Rotational effects on film cooling performance: Simulation of a louver cooling scheme on a rotating turbine blade

Numerical simulations were carried out for two cooling schemes, a circular hole and a louver cooling scheme, at the leading edge of a rotor blade in a complete turbine stage.

Two holes were positioned at the leading edge of a rotating blade, one on the pressure side and the other on the suction side. The methodology was validated with a circular hole case. Numerical results of cooling effectiveness for three blowing ratios at three rotational speeds were successfully obtained. Both blowing ratio and rotating speed of the rotor affect the cooling effectiveness level.

It was shown that for the circular hole, the blowing ratio is the dominant factor at low blowing ratios and the rotational speed is the dominant factor at high blow ratios when jet is prone to lift off in determining the cooling effectiveness level. For the louver scheme, a higher rotational speed leads to a higher level of cooling effectiveness since jet liftoff is avoided.

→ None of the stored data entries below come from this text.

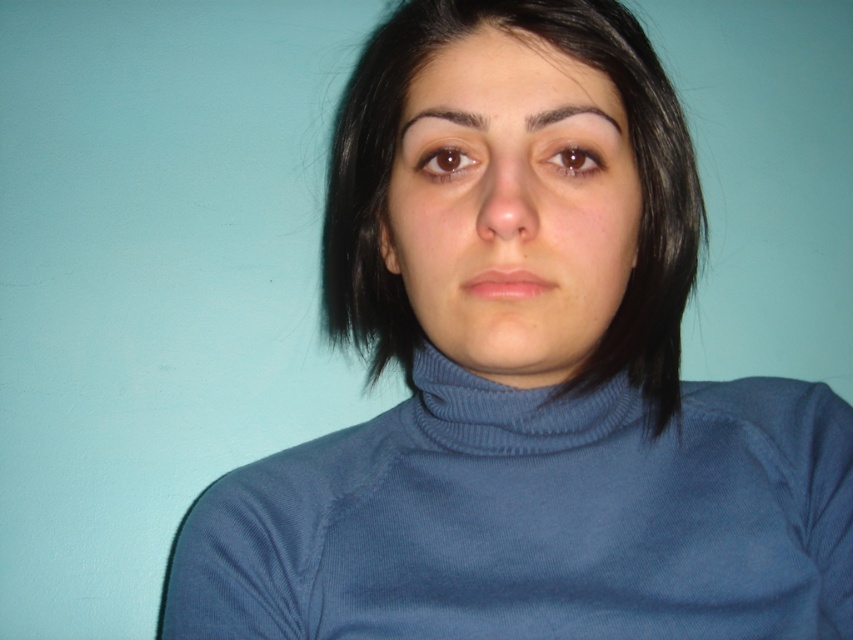 Does matte blue turtleneck at center appear over dark brown hair at upper center?

Actually, matte blue turtleneck at center is below dark brown hair at upper center.

Is matte blue turtleneck at center taller than dark brown hair at upper center?

Yes, matte blue turtleneck at center is taller than dark brown hair at upper center.

What are the coordinates of `matte blue turtleneck at center` in the screenshot? It's located at point(512,209).

Where is `matte blue turtleneck at center`? Image resolution: width=853 pixels, height=640 pixels. matte blue turtleneck at center is located at coordinates (512, 209).

Which is below, brownhaireyebrow at upper center or dark brown hair at upper center?

dark brown hair at upper center is below.

Between brownhaireyebrow at upper center and dark brown hair at upper center, which one appears on the right side from the viewer's perspective?

dark brown hair at upper center

Does point (407, 116) come closer to viewer compared to point (614, 120)?

No, it is behind (614, 120).

Where is `brownhaireyebrow at upper center`? brownhaireyebrow at upper center is located at coordinates (439, 118).

Is blue ribbed polo neck at center further to the viewer compared to brownhaireyebrow at upper center?

Yes, it is.

Is point (474, 419) closer to viewer compared to point (402, 118)?

No, it is not.

Locate an element on the screen. The width and height of the screenshot is (853, 640). blue ribbed polo neck at center is located at coordinates (519, 413). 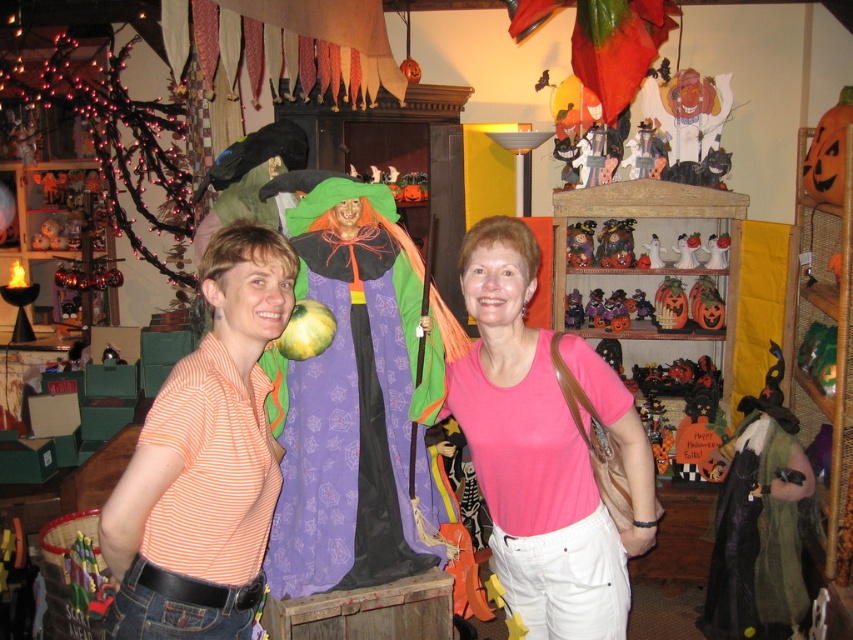 Does purple fabric witch at center appear under pink cotton shirt at center?

No.

Can you confirm if purple fabric witch at center is wider than pink cotton shirt at center?

No.

Consider the image. Measure the distance between purple fabric witch at center and camera.

purple fabric witch at center is 1.89 meters away from camera.

Find the location of a particular element. The image size is (853, 640). purple fabric witch at center is located at coordinates (358, 401).

Which is below, purple fabric witch at center or matte plastic pumpkin at center?

→ purple fabric witch at center is lower down.

Is point (300, 376) positioned before point (587, 236)?

Yes, point (300, 376) is in front of point (587, 236).

Who is more forward, [334,244] or [575,244]?

Positioned in front is point [334,244].

Locate an element on the screen. This screenshot has height=640, width=853. purple fabric witch at center is located at coordinates (358, 401).

Is point (537, 385) positioned in front of point (125, 528)?

No, it is not.

Can you confirm if pink cotton shirt at center is smaller than orange striped shirt at center?

No, pink cotton shirt at center is not smaller than orange striped shirt at center.

Describe the element at coordinates (544, 449) in the screenshot. I see `pink cotton shirt at center` at that location.

Find the location of a particular element. pink cotton shirt at center is located at coordinates (544, 449). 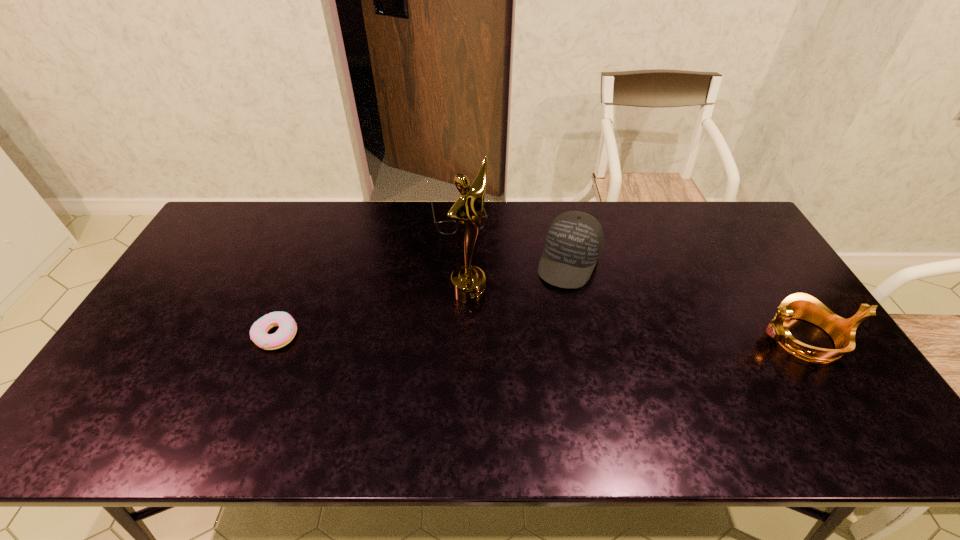 The height and width of the screenshot is (540, 960). Identify the location of empty space that is in between the second object from right to left and the award. (519, 276).

Where is `vacant point located between the spectacles and the second object from right to left`? This screenshot has height=540, width=960. vacant point located between the spectacles and the second object from right to left is located at coordinates (514, 240).

Find the location of a particular element. The image size is (960, 540). free space between the award and the shortest object is located at coordinates (372, 313).

Locate an element on the screen. free area in between the tallest object and the spectacles is located at coordinates (464, 255).

Where is `blank region between the tallest object and the tiara`? Image resolution: width=960 pixels, height=540 pixels. blank region between the tallest object and the tiara is located at coordinates (636, 315).

I want to click on empty location between the tallest object and the baseball cap, so click(x=519, y=276).

Locate an element on the screen. This screenshot has height=540, width=960. empty location between the spectacles and the leftmost object is located at coordinates [x=368, y=276].

I want to click on vacant space that's between the tallest object and the baseball cap, so click(519, 276).

This screenshot has height=540, width=960. Find the location of `object that can be found as the fourth closest to the tallest object`. object that can be found as the fourth closest to the tallest object is located at coordinates (799, 305).

You are a GUI agent. You are given a task and a screenshot of the screen. Output one action in this format:
    pyautogui.click(x=<x>, y=<y>)
    Task: Click on the fourth closest object to the fourth tallest object
    The width and height of the screenshot is (960, 540).
    Given the screenshot: What is the action you would take?
    pyautogui.click(x=799, y=305) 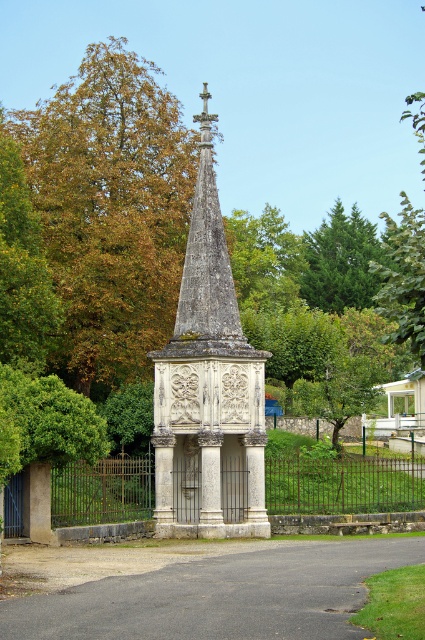 You are planning to install a new pathway between the brown metal fence at center and the green coniferous tree at upper right. Based on their widths, which object should you consider for the pathway design to ensure enough space?

The brown metal fence at center is wider than the green coniferous tree at upper right, so the pathway should be designed around the brown metal fence at center to accommodate its greater width.

You are standing in the outdoor area and want to take a photo of the green coniferous tree at upper right. To avoid including the brown metal fence at center in your photo, should you move to the left or the right of the tree?

The brown metal fence at center is positioned on the left side of the green coniferous tree at upper right. To avoid including the fence, you should move to the right of the tree. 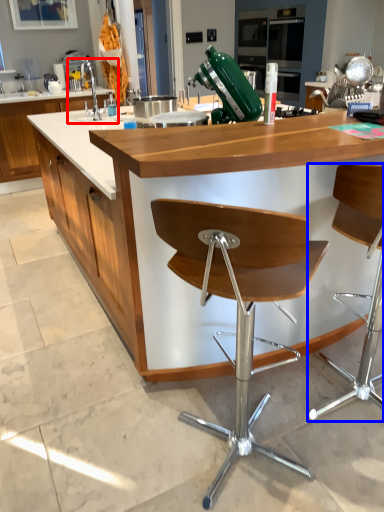 Question: Which object is further to the camera taking this photo, sink (highlighted by a red box) or chair (highlighted by a blue box)?

Choices:
 (A) sink
 (B) chair

Answer: (A) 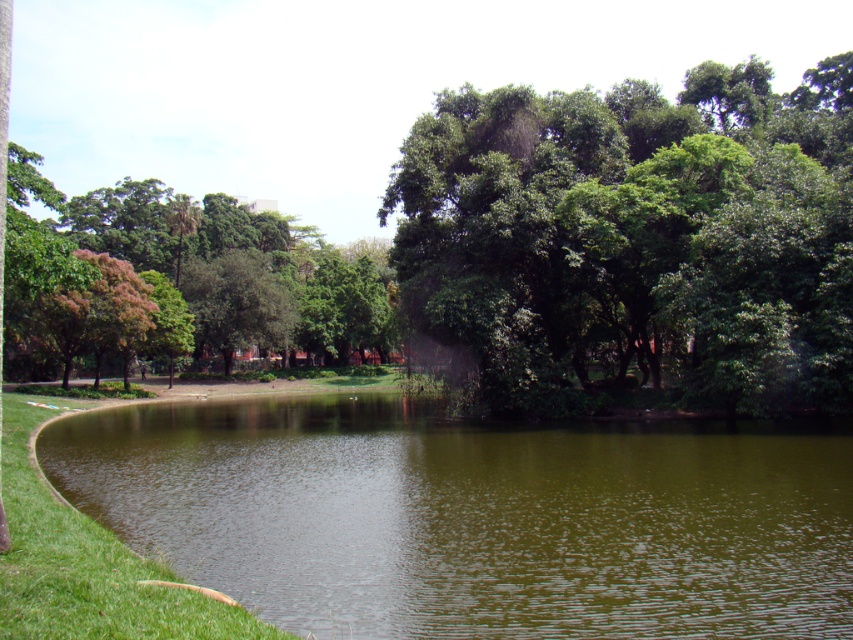 Looking at this image, you are standing at the edge of the park pond and see two points marked in the image. The first point is at coordinates point (552, 342) and the second is at point (50, 636). Which point is closer to your current position?

Point (50, 636) is closer to your current position because it is nearer to the camera compared to point (552, 342), which is further away.

From the picture: You are standing in the park and want to take a photo of the green leafy tree at upper left and the green grass at lower left. Which object should you focus on first if you want to capture both in a single frame without moving the camera?

You should focus on the green leafy tree at upper left first because it is positioned on the left side of the green grass at lower left, so it will be naturally included in the frame when centered on the grass.

You are a bird flying over the park and want to land on the closest object. Which object should you choose between the green liquid water at center and the green leafy tree at upper left?

The green liquid water at center is thinner than the green leafy tree at upper left, so the green leafy tree at upper left is closer to you and you should land there. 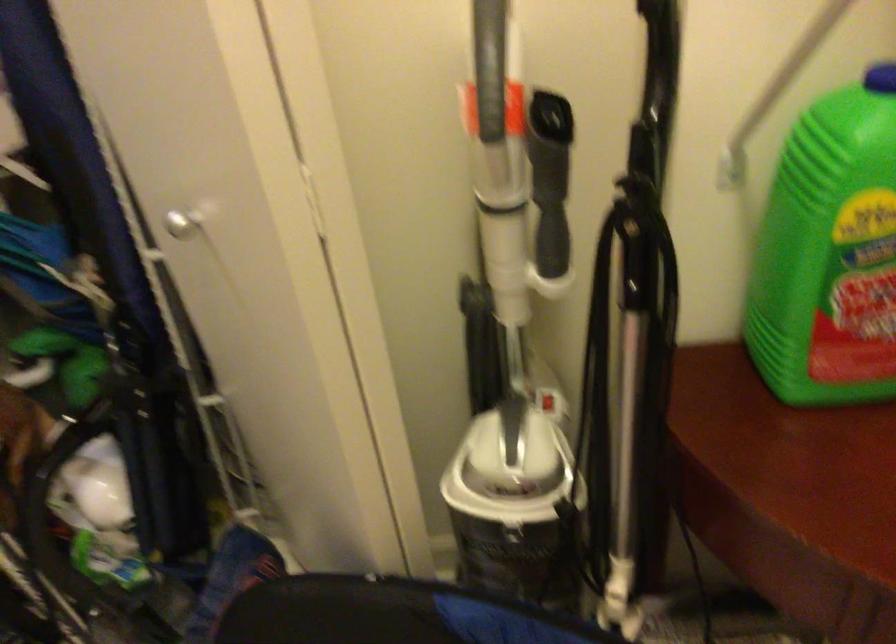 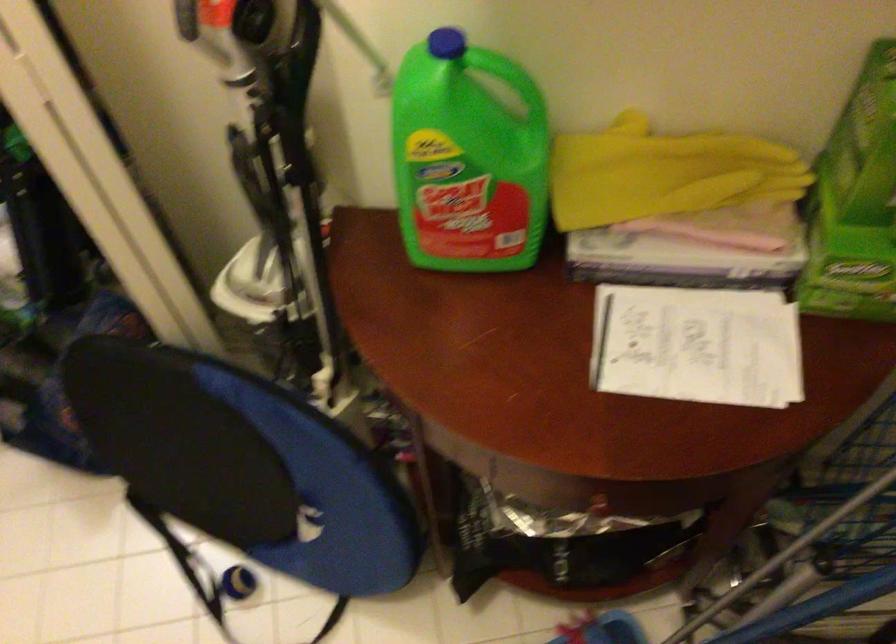 Question: How did the camera likely rotate?

Choices:
 (A) Left
 (B) Right
 (C) Up
 (D) Down

Answer: (D) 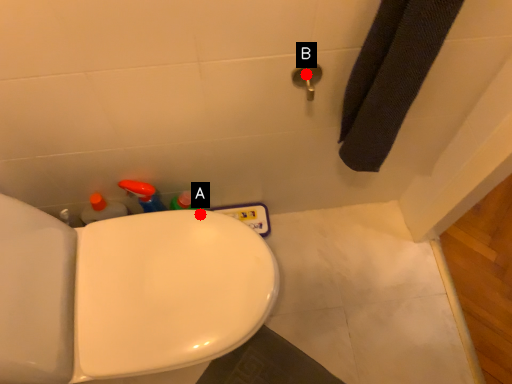 Question: Two points are circled on the image, labeled by A and B beside each circle. Among these points, which one is nearest to the camera?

There are only a few studies of film cooling on a rotational turbine blade and very few studies of film cooling at the leading edge of a rotating turbine blade in the open literature. The present work presents a challenging CFD case. The analysis of film cooling at the leading edge of an airfoil was presented, which sheds light on the physics of film cooling and should prove helpful to the cooling designs of turbine blades.